The UK government has put out a call for public input into a new Women’s Health Strategy for England.

Described as an ‘ambitious and positive new agenda on women’s health’ with ‘women’s voices at the centre’, the government is collecting evidence to inform the strategy’s priorities, content and actions.

Women that live in the UK are being asked to complete a public survey on a wide range of health issues that impact only women – such as gynaecological conditions – or health issues that are more prevalent in women than in men. Written submissions from individuals and organisations that have expertise in women’s health are also being welcomed.

Acknowledging that ‘there is strong evidence of the need for greater focus on women’s health and to recognise and act on the inequalities’, the government’s new strategy is intended to cover women’s health from adolescence to older age.

The calls for evidence cover six core themes, including:

  • Placing women’s voices at the centre of their care – addressing taboos, embarrassment and stigma as barriers to seeking help and care, and understanding more about women’s experiences of health conversations with clinicians. 
  • Improving the quality and accessibility of information and education on women’s health – supporting life-long health and empowering decision making in areas such as treatment options, as well as understanding where improvements can be made in women’s health information and education.
  • Ensuring the health and care system understands and is responsive to women’s health and care needs across the life course – understanding changing health and care needs for women across the life stages and specific life events, and how these can impact future health, as well as learning more about preventative actions.
  • Maximising women’s health in the workplace – learning more about women’s experiences of health in the workplace, including about how female-specific health conditions can affect participation and productivity, as well as the impact of caring responsibilities on women’s own health care access and workforce participation. 
  • Ensuring research, evidence and data support improvements in women’s health – addressing the issue of under-representation of women in research, particularly for women from ethnic minorities or those who are older or of child-bearing age, have disabilities or who are LGBT+ women. The focus includes understanding the implication of this under-representation on the health and care received and ensuring the right data is available to improve health outcomes and experience, as well as finding out how research is used and identifying overlooked areas.
  • Understanding and responding to the impacts of COVID-19 on women’s health – discovering more about the impact on health, women’s health services and opportunities for action.

Matt Hancock, Secretary of State for Health, said in a ministerial foreword: “For generations, women have lived with a health and care system that is mostly designed by men, for men. This has meant that not enough is known about conditions that only affect women, or about how conditions that affect both men and women impact women in different ways.

“This problem affects half of our population. It can lead to poorer advice and diagnosis and, as a result, worse outcomes. This ‘male by default’ problem of the past must be put right.

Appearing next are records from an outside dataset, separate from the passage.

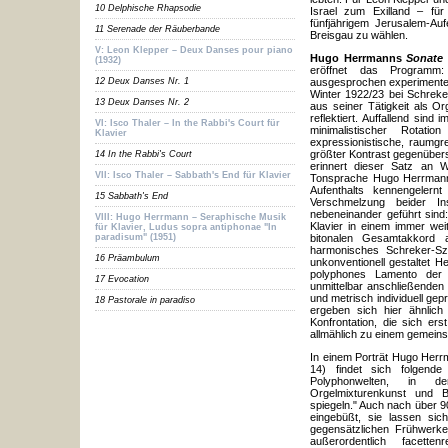
10 Delphische Rhapsodie
Israel zum Exilland – fü
fünfjährigem Jerusalem-Auf
11 Serenade der Räuberbande
Breisgau zu wählen.
V: Leon Klepper – Deux Danses pour piano
Hugo Herrmanns
Sonate 
(1932)
eröffnet das Programm: 
12 Deux Danses Nr. 1
ausgesprochen experimentel
Winter 1922/23 bei Schreke
13 Deux Danses Nr. 2
aus seiner Tätigkeit als Org
reflektiert. Auffallend sin
VI: Isco Thaler – In the Rabbi's Court für
minimalistischer Rotati
Klavier
expressionistische, raumgre
größter Kontrast gegenüberst
14 In the Rabbi's Court
erinnert dieser Satz an 
VII: Isco Thaler – Sabbath's End für Klavier
Tonsprache Hugo Herrmann
Aufenthalts kennengelernt
15 Sabbath's End
Verschmelzung beider Ins
nebeneinander geführt sind:
VIII: Hugo Herrmann – Seraphische Musik
Klavier in einem immer wei
für Klavier, Ludus sopra antiphonae "In
paradisum" (1951)
bitonalen Gesamtakkord
harmonisches Schreker-Sz
16 Präambulum
unkonventionell gestaltet 
polyphones Lamento der V
17 Evocation
unmittelbar anschließenden
und metrisch individuell gepr
18 Pastorale in paradiso
ergeben sich hier ähnlic
Konfrontation, die sich e
allmählich zu einem gemeins
In einem Porträt Hugo Herr
14) findet sich folgende
Polyphonwelten, in de
Orgelmixturenkunst und B
spiegeln." Auch nach über 9
eingebüßt, sie lassen sich
gegensätzlichen Frühwerk
außerordentlich facette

“Despite living longer than men, women spend a greater proportion of their lives in ill health and disability, and there are growing geographic inequalities in women’s life expectancy.”

“So,” he continued, “we’re bringing forward England’s first Women’s Health Strategy…we know that not all women have the same experiences, so we want to hear from as many women as possible from all ages and backgrounds about what you think works well and what we need to change.”

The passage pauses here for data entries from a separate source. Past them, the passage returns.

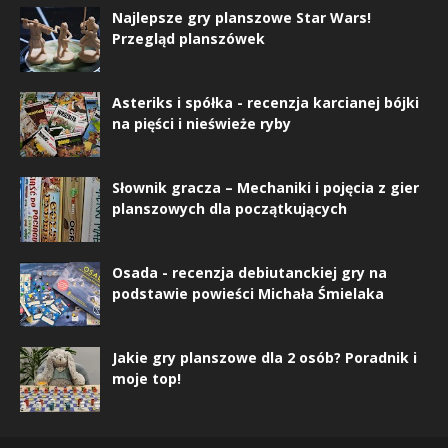
Najlepsze gry planszowe Star Wars!
Przegląd planszówek
Asteriks i spółka - recenzja karcianej bójki
na pięści i nieświeże ryby
Słownik gracza – Mechaniki i pojęcia z gier
planszowych dla początkujących
Osada - recenzja debiutanckiej gry na
podstawie powieści Michała Śmielaka
Jakie gry planszowe dla 2 osób? Poradnik i
moje top!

Nadine Dorris, Minister of State in the Department of Health and Social Care, wrote: “We know that damaging taboos and stigmas remain around many areas of women’s health, which can prevent women from starting conversations about their health or seeking support for a health issue. When women do speak about their health, all too often, they are not listened to. 

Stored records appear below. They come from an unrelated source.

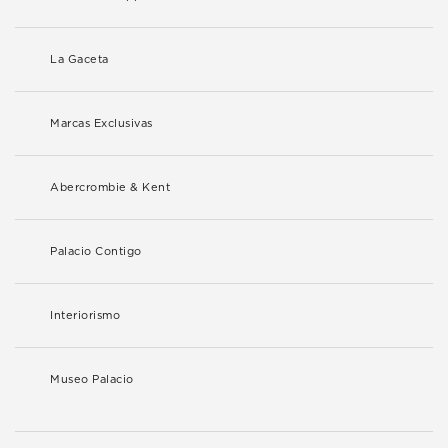
La Gaceta
Marcas Exclusivas
Abercrombie & Kent
Palacio Contigo
Interiorismo
Museo Palacio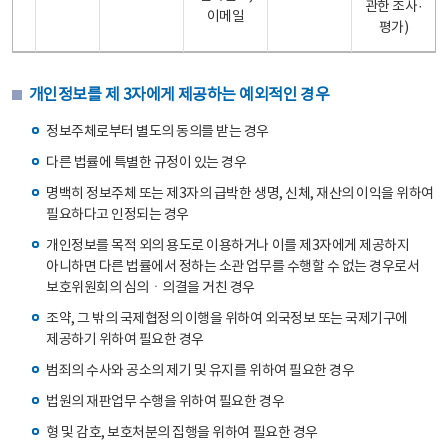
관한 조사·
이메일
평가)
개인정보를 제 3자에게 제공하는 예외적인 경우
정보주체로부터 별도의 동의를 받는 경우
다른 법률에 특별한 규정이 있는 경우
명백히 정보주체 또는 제3자의 급박한 생명, 신체, 재산의 이익을 위하여
필요하다고 인정되는 경우
개인정보를 목적 외의 용도로 이용하거나 이를 제3자에게 제공하지
아니하면 다른 법률에서 정하는 소관 업무를 수행할 수 없는 경우로서
보호위원회의 심의ㆍ의결을 거친 경우
조약, 그 밖의 국제협정의 이행을 위하여 외국정보 또는 국제기구에
제공하기 위하여 필요한 경우
범죄의 수사와 공소의 제기 및 유지를 위하여 필요한 경우
법원의 재판업무 수행을 위하여 필요한 경우
형 및 감호, 보호처분의 집행을 위하여 필요한 경우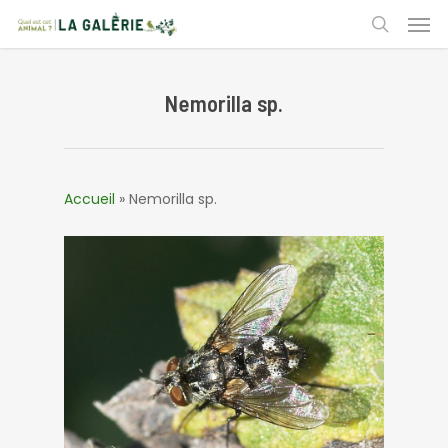
Skip
Men
to
search
main
content
Nemorilla sp.
Accueil
»
Nemorilla sp.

“We are launching this call for evidence to listen to women’s priorities. We are also extending this opportunity to organisations, researchers, academics and clinicians who can provide further expertise. Importantly, by directly calling on women, we are re-setting the way in which the government understands women’s health, with a renewed focus on listening to women’s voices.

“I encourage you to contribute to this call for evidence – by responding, you can make your voice heard and play a vital part in shaping England’s first Women’s Health Strategy.”

The survey is available to complete online, or as an easy-read version – while there is also guidance available for written submissions.